Up to 15 percent of active Twitter accounts are really bots: autonomous agents driven by algorithms rather than actual human personalities. That's about 48 million fakes. The 15 percent figure comes courtesy of a new analysis by computer scientists at Indiana University and the University of Southern California using a machine learning framework designed to detect bots based on nearly a thousand distinct Twitter user characteristics. The group's work is described in a paper posted this week to the arXiv preprint server.
On its face, this is a classic machine learning classification problem. Take some properties of an entity—screen name length, account age, and number of retweets per hour, for example—and look at those same properties across many different versions or instances of that entity along with some other property that we want to predict (whether an account is a bot or a human, in our case). Crunch some linear algebra and you'll wind up with an abstracted model of that entity with respect to whatever it is we're making predictions about.
This model is basically a formula that you can then feed in some so-far unseen observations and get a prediction in return. Like, if we take the above properties for many thousands or millions of Twitter accounts we should be able to return a model that will make predictions based on new observations of those properties. Machine learning is really just clever statistics.

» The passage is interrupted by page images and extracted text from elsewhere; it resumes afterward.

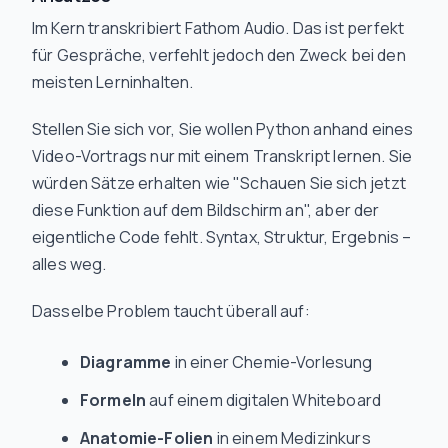
Im Kern transkribiert Fathom Audio. Das ist perfekt
für Gespräche, verfehlt jedoch den Zweck bei den
meisten Lerninhalten.
Stellen Sie sich vor, Sie wollen Python anhand eines
Video-Vortrags nur mit einem Transkript lernen. Sie
würden Sätze erhalten wie "Schauen Sie sich jetzt
diese Funktion auf dem Bildschirm an", aber der
eigentliche Code fehlt. Syntax, Struktur, Ergebnis –
alles weg.
Dasselbe Problem taucht überall auf:
Diagramme
in einer Chemie-Vorlesung
Formeln
auf einem digitalen Whiteboard
Anatomie-Folien
in einem Medizinkurs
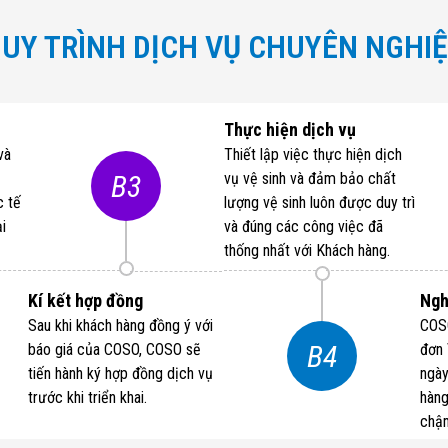
UY TRÌNH DỊCH VỤ CHUYÊN NGHI
Thực hiện dịch vụ
và
Thiết lập việc thực hiện dịch
B3
vụ vệ sinh và đảm bảo chất
c tế
lượng vệ sinh luôn được duy trì
ại
và đúng các công việc đã
thống nhất với Khách hàng.
Kí kết hợp đồng
Ngh
Sau khi khách hàng đồng ý với
COSO
B4
báo giá của COSO, COSO sẽ
đơn 
tiến hành ký hợp đồng dịch vụ
ngày
trước khi triển khai.
hàng
chậm
thán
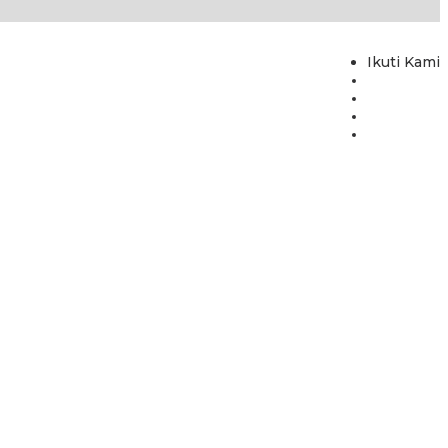
Ikuti Kami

Part of what makes the new research interesting is the sheer number of features used in the classification model. Just think of a Twitter account and then try to come up with as many different ways of describing it as you can: number of followers, age, username length, number of retweets, number of tweets, verified or not, average tweet length. Um. I could give you maybe 20 or so. Meanwhile, the researchers here are considering things like "positive emoticons entropy of single tweets," "time between two consecutive tweets," and "fraction of users [friends] with default profile and default picture."
To train their model, the researchers used publicly available datasets consisting of some 15,000 manually verified Twitter bots and 16,000 verified human accounts. (So, these are all accounts that at some point a real person sorted through and decided were human or bot.) They considered the most recent 200 tweets from each account as well as the most recent 100 tweets mentioning each account. That's about 2.6 million bot-generated tweets and 3 million human-generated tweets. Using the resulting model, the researchers went on to classify 14 million Twitter accounts, finding that between 9 and 15 percent of all accounts are likely bots.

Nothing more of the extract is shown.